Telegraph: Why you should visit Auschwitz
On Holocaust Memorial Day, Sayeeda Warsi explains the importance of visiting the sites of atrocities.
By Baroness Warsi
It was a bitterly cold day when I first visited Auschwitz-Birkenau, and the wind penetrated my thick coat and warm boots. As I stood in the place where millions of people were imprisoned and murdered, the haunting atmosphere made this whole event feel real – no longer a chapter in history but an actual place where people became the victims of the biggest atrocity in European history. Standing there, feeling that cold wind, seeing those bleak surroundings, the reality of what happened hit home in a way that no history book, TV documentary or historian had managed to do.
Years later, visiting Srebrenica sent a shiver down my spine in a very similar way. Srebrenica is a name that no longer denotes a town, but the massacre of thousands of men and boys, taken from their families and summarily killed by the forces of Ratko Mladic. That rural valley and the beauty of the hillside location stood stark against the pock-marked, bullet-ridden buildings, which silently stood witness to the utter horror of what took place there in July 1995.The message of Holocaust Memorial Day is to remember the horrors of the past to prevent them from happening in the future.
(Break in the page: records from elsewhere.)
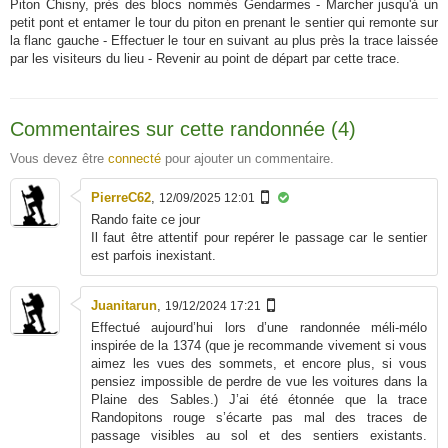
Piton Chisny, près des blocs nommés Gendarmes - Marcher jusqu'à un
petit pont et entamer le tour du piton en prenant le sentier qui remonte sur
la flanc gauche - Effectuer le tour en suivant au plus près la trace laissée
par les visiteurs du lieu - Revenir au point de départ par cette trace.
Commentaires sur cette randonnée (4)
Vous devez être
connecté
pour ajouter un commentaire.
PierreC62
,
12/09/2025 12:01
Rando faite ce jour
Il faut être attentif pour repérer le passage car le sentier
est parfois inexistant.
Juanitarun
,
19/12/2024 17:21
Effectué aujourd’hui lors d’une randonnée méli-mélo
inspirée de la 1374 (que je recommande vivement si vous
aimez les vues des sommets, et encore plus, si vous
pensiez impossible de perdre de vue les voitures dans la
Plaine des Sables.) J’ai été étonnée que la trace
Randopitons rouge s’écarte pas mal des traces de
passage visibles au sol et des sentiers existants.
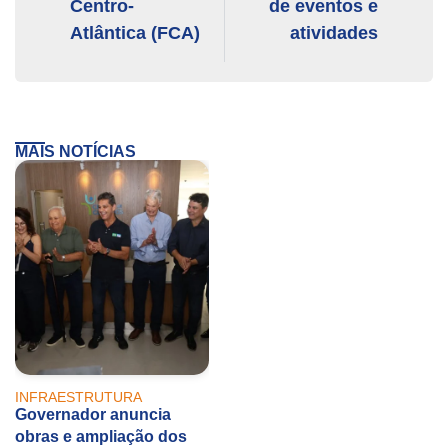
Centro-
de eventos e
Atlântica (FCA)
atividades
MAIS NOTÍCIAS
INFRAESTRUTURA
Governador anuncia
obras e ampliação dos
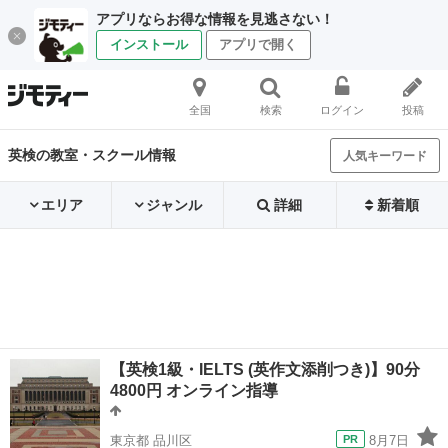
アプリならお得な情報を見逃さない！
インストール
アプリで開く
全国
検索
ログイン
投稿
英検の教室・スクール情報
人気キーワード
エリア
ジャンル
詳細
新着順
【英検1級・IELTS (英作文添削つき)】90分
4800円 オンライン指導
東京都 品川区
8月7日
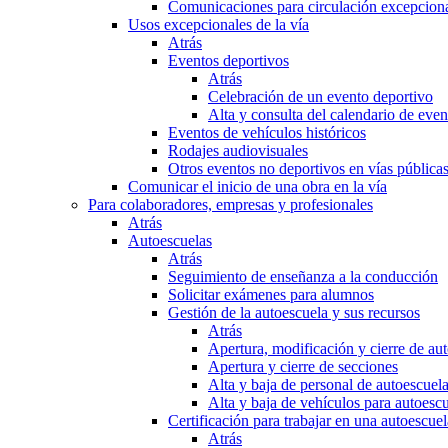
Comunicaciones para circulación excepciona
Usos excepcionales de la vía
Atrás
Eventos deportivos
Atrás
Celebración de un evento deportivo
Alta y consulta del calendario de ev
Eventos de vehículos históricos
Rodajes audiovisuales
Otros eventos no deportivos en vías pública
Comunicar el inicio de una obra en la vía
Para colaboradores, empresas y profesionales
Atrás
Autoescuelas
Atrás
Seguimiento de enseñanza a la conducción
Solicitar exámenes para alumnos
Gestión de la autoescuela y sus recursos
Atrás
Apertura, modificación y cierre de au
Apertura y cierre de secciones
Alta y baja de personal de autoescuel
Alta y baja de vehículos para autoesc
Certificación para trabajar en una autoescuel
Atrás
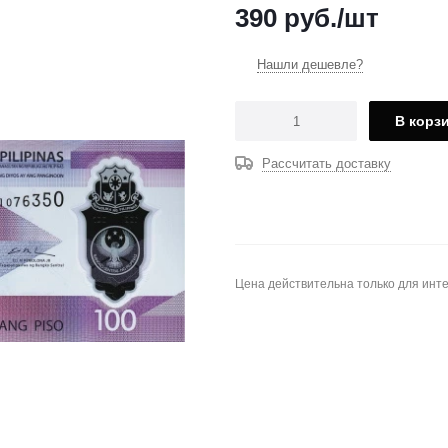
390
руб.
/шт
Нашли дешевле?
В корз
Рассчитать доставку
Цена действительна только для инте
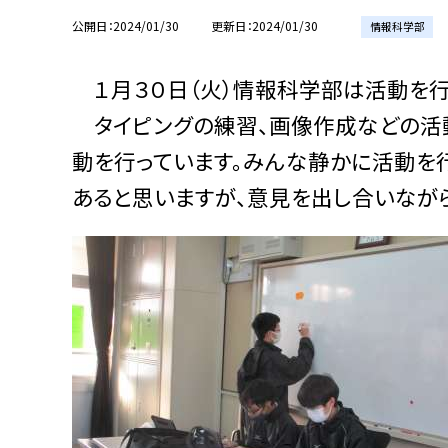
公開日
2024/01/30
更新日
2024/01/30
情報科学部
１月３０日（火）情報科学部は活動を行
タイピングの練習、画像作成などの活
動を行っています。みんな静かに活動を行
あると思いますが、意見を出し合いなが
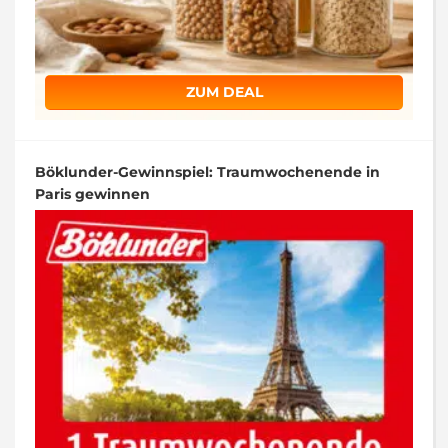
ZUM DEAL
Böklunder-Gewinnspiel: Traumwochenende in
Paris gewinnen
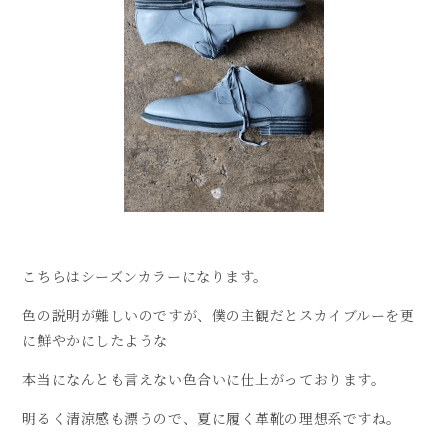
こちらはシーズンカラーになります。
色の説明が難しいのですが、僕の主観だとスカイブルーを更
に鮮やかにしたような
本当になんとも言えない色合いに仕上がっております。
明るく清涼感も漂うので、夏に履く革靴の理想系ですね。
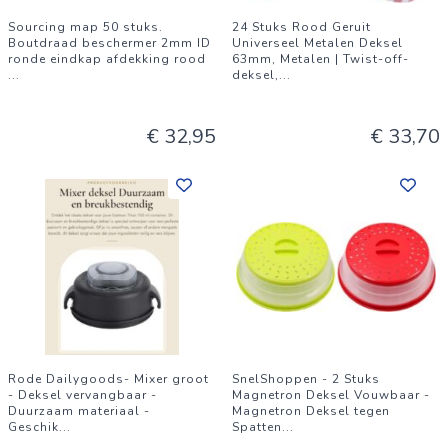
Sourcing map 50 stuks.
24 Stuks Rood Geruit
Boutdraad beschermer 2mm ID
Universeel Metalen Deksel
ronde eindkap afdekking rood
63mm, Metalen | Twist-off-
...
deksel,
...
€ 32,95
€ 33,70
Rode Dailygoods- Mixer groot
SnelShoppen - 2 Stuks
- Deksel vervangbaar -
Magnetron Deksel Vouwbaar -
Duurzaam materiaal -
Magnetron Deksel tegen
Geschik
...
Spatten
...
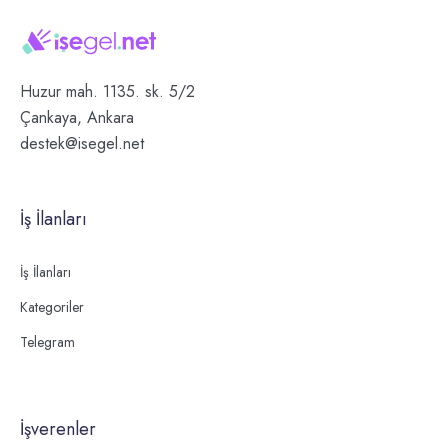
Huzur mah. 1135. sk. 5/2
Çankaya, Ankara
destek@isegel.net
İş İlanları
İş İlanları
Kategoriler
Telegram
İşverenler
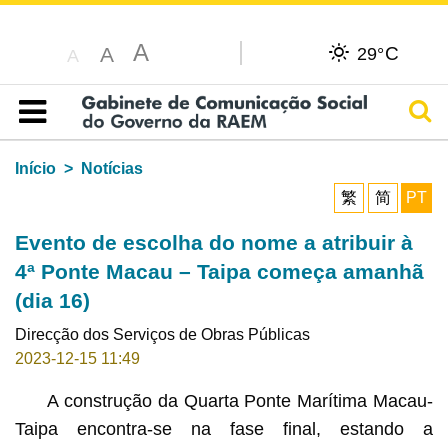
A
C
A
29°
A
Pesq
Índice
Início
Notícias
繁
简
PT
Evento de escolha do nome a atribuir à
4ª Ponte Macau – Taipa começa amanhã
(dia 16)
Direcção dos Serviços de Obras Públicas
2023-12-15 11:49
A construção da Quarta Ponte Marítima Macau-
Taipa encontra-se na fase final, estando a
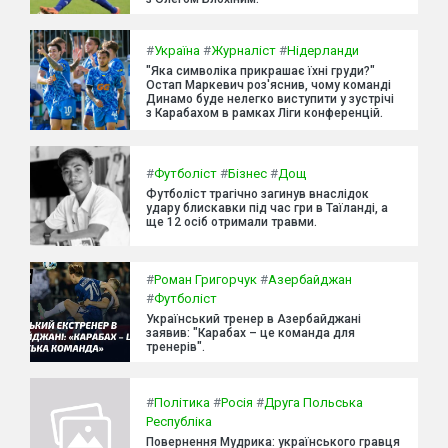
#
Україна
#
Журналіст
#
Нідерланди
"Яка символіка прикрашає їхні груди?"
Остап Маркевич роз'яснив, чому команді
Динамо буде нелегко виступити у зустрічі
з Карабахом в рамках Ліги конференцій.
#
Футболіст
#
Бізнес
#
Дощ
Футболіст трагічно загинув внаслідок
удару блискавки під час гри в Таїланді, а
ще 12 осіб отримали травми.
#
Роман Григорчук
#
Азербайджан
#
Футболіст
Український тренер в Азербайджані
заявив: "Карабах – це команда для
тренерів".
#
Політика
#
Росія
#
Друга Польська
Республіка
Повернення Мудрика: українського гравця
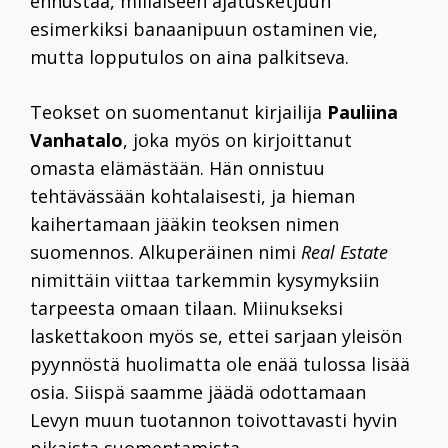
ennustaa, millaiseen ajatusketjuun
esimerkiksi banaanipuun ostaminen vie,
mutta lopputulos on aina palkitseva.
Teokset on suomentanut kirjailija
Pauliina
Vanhatalo
, joka myös on kirjoittanut
omasta elämästään. Hän onnistuu
tehtävässään kohtalaisesti, ja hieman
kaihertamaan jääkin teoksen nimen
suomennos. Alkuperäinen nimi
Real Estate
nimittäin viittaa tarkemmin kysymyksiin
tarpeesta omaan tilaan. Miinukseksi
laskettakoon myös se, ettei sarjaan yleisön
pyynnöstä huolimatta ole enää tulossa lisää
osia. Siispä saamme jäädä odottamaan
Levyn muun tuotannon toivottavasti hyvin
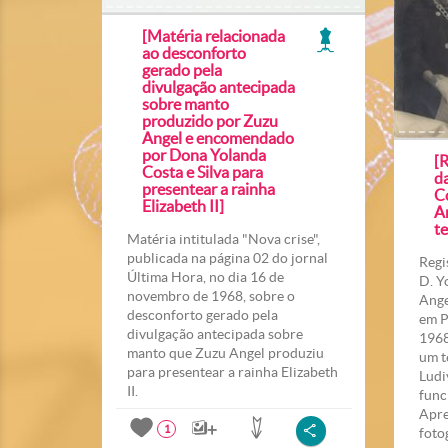
[Matéria relacionada
ao desconforto
gerado pela
divulgação antecipada
sobre manto
produzido por Zuzu
Angel e encomendado
por Dona Yolanda
[R
Costa e Silva para
da
presentear a rainha
Co
Elizabeth II]
An
t
Matéria intitulada "Nova crise",
publicada na página 02 do jornal
Regi
Última Hora, no dia 16 de
D. Y
novembro de 1968, sobre o
Ange
desconforto gerado pela
em P
divulgação antecipada sobre
1968
manto que Zuzu Angel produziu
um t
para presentear a rainha Elizabeth
Ludi
II.
func
Apre
1
foto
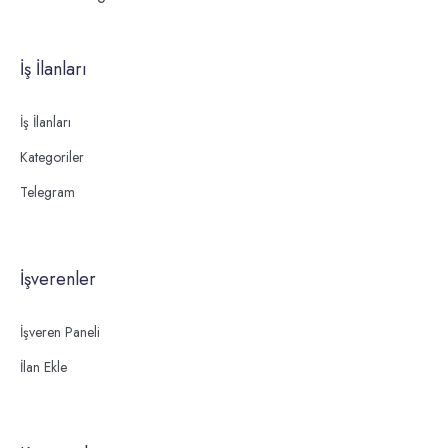
İş İlanları
İş İlanları
Kategoriler
Telegram
İşverenler
İşveren Paneli
İlan Ekle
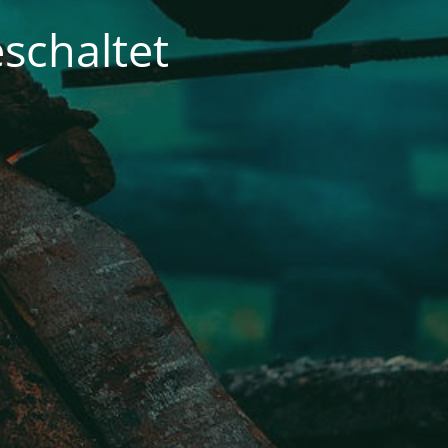
schaltet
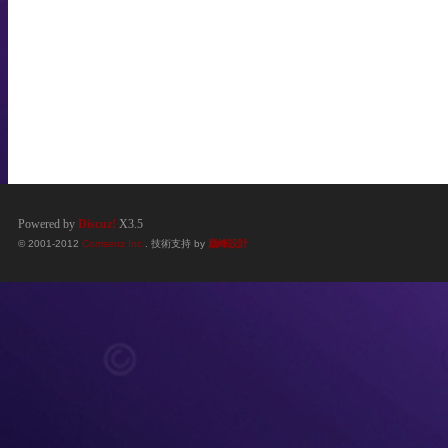
Powered by
Discuz!
X3.5
© 2001-2012
Comsenz Inc.
. 技術支持 by
巔峰設計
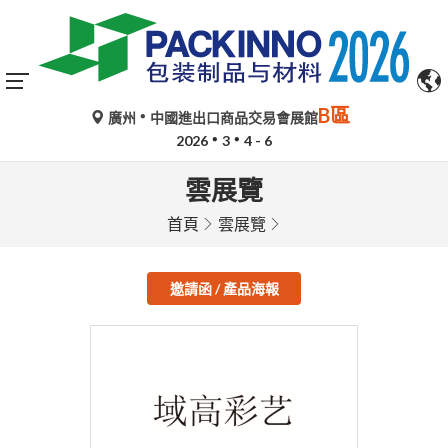
B區
廣州
中國進出口商品交易會展館
2026
3
4 - 6
雲展覽
首頁
雲展覽
邀請函 / 產品海報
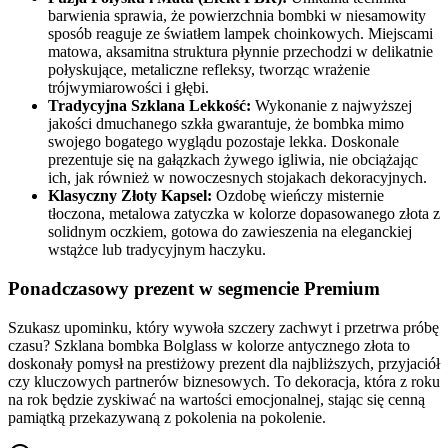
barwienia sprawia, że powierzchnia bombki w niesamowity
sposób reaguje ze światłem lampek choinkowych. Miejscami
matowa, aksamitna struktura płynnie przechodzi w delikatnie
połyskujące, metaliczne refleksy, tworząc wrażenie
trójwymiarowości i głębi.
Tradycyjna Szklana Lekkość:
Wykonanie z najwyższej
jakości dmuchanego szkła gwarantuje, że bombka mimo
swojego bogatego wyglądu pozostaje lekka. Doskonale
prezentuje się na gałązkach żywego igliwia, nie obciążając
ich, jak również w nowoczesnych stojakach dekoracyjnych.
Klasyczny Złoty Kapsel:
Ozdobę wieńczy misternie
tłoczona, metalowa zatyczka w kolorze dopasowanego złota z
solidnym oczkiem, gotowa do zawieszenia na eleganckiej
wstążce lub tradycyjnym haczyku.
Ponadczasowy prezent w segmencie Premium
Szukasz upominku, który wywoła szczery zachwyt i przetrwa próbę
czasu? Szklana bombka Bolglass w kolorze antycznego złota to
doskonały pomysł na prestiżowy prezent dla najbliższych, przyjaciół
czy kluczowych partnerów biznesowych. To dekoracja, która z roku
na rok będzie zyskiwać na wartości emocjonalnej, stając się cenną
pamiątką przekazywaną z pokolenia na pokolenie.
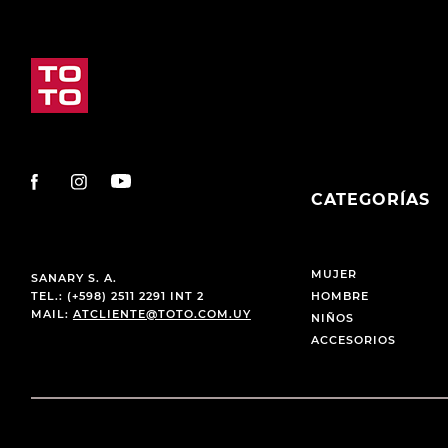
CATEGORÍAS
MUJER
SANARY S. A.
TEL.: (+598) 2511 2291 INT 2
HOMBRE
MAIL:
ATCLIENTE@TOTO.COM.UY
NIÑOS
ACCESORIOS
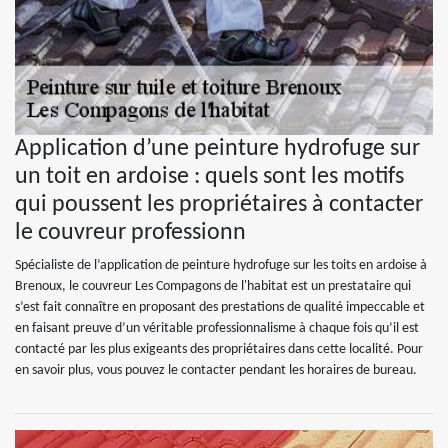
Application d’une peinture hydrofuge sur
un toit en ardoise : quels sont les motifs
qui poussent les propriétaires à contacter
le couvreur professionn
Spécialiste de l’application de peinture hydrofuge sur les toits en ardoise à
Brenoux, le couvreur Les Compagons de l'habitat est un prestataire qui
s’est fait connaître en proposant des prestations de qualité impeccable et
en faisant preuve d’un véritable professionnalisme à chaque fois qu’il est
contacté par les plus exigeants des propriétaires dans cette localité. Pour
en savoir plus, vous pouvez le contacter pendant les horaires de bureau.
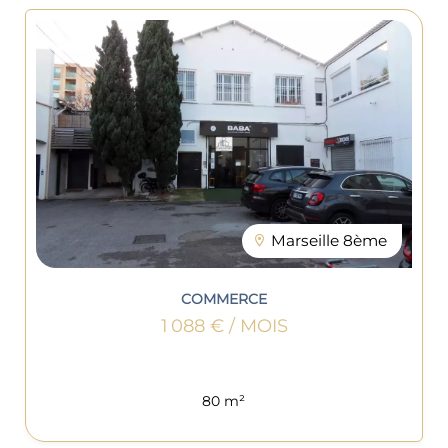
Marseille 8ème
COMMERCE
1 088 € / MOIS
80 m²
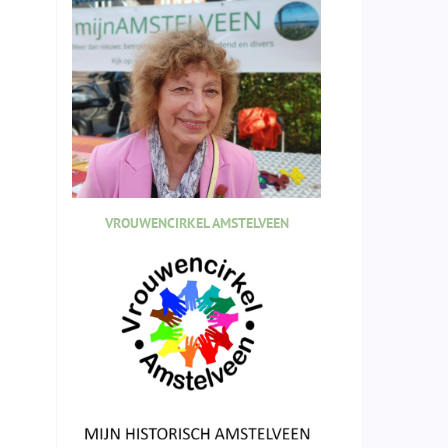
VROUWENCIRKEL AMSTELVEEN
As an annual event, some argue that it is easy to become blasé about or immune to its message. That’s why I believe it’s vitally important that we make our history real. My experiences in Poland and Bosnia were turning points for me. After the latter, I pledged to return; so I set up Project Maja, a social action scheme, which would allow other people to share the experience I had, while giving something back to the community that had suffered so much.
I’m not the only one who places great importance on living history. I’m pleased to serve in a government that wants to give as many people as possible the chance to understand and learn about our continent’s past. By funding the Lessons from Auschwitz Project, we are enabling thousands of schoolchildren and teachers to visit Poland each year so they can realise the true horrors of the Holocaust, and challenge prejudice, discrimination and hatred today.
With the centenary of the First World War next year, we have pledged money for two children from every secondary state aided school to visit the battlefields. The scars of that bloody conflict remain there too, with shells lying at roadsides, craters revealing where explosives were set off, and row upon row of headstones marking the spots where men fell. I hope many thousands of children can come back from France and Belgium with the understanding of the sacrifice made by these young men from across world – men from different backgrounds and faiths – and how this impacts on our common British identity.
I think if more people learnt about past atrocities, about the escalation of hatred, about the culmination of persecution, our world would be better guarded against repeating the mistakes of the past. Personally, if the debate is ever bogged down in jargon or obscured by diplomatic speak, I just cast my mind back to that cold, unforgettable morning I first visited Poland.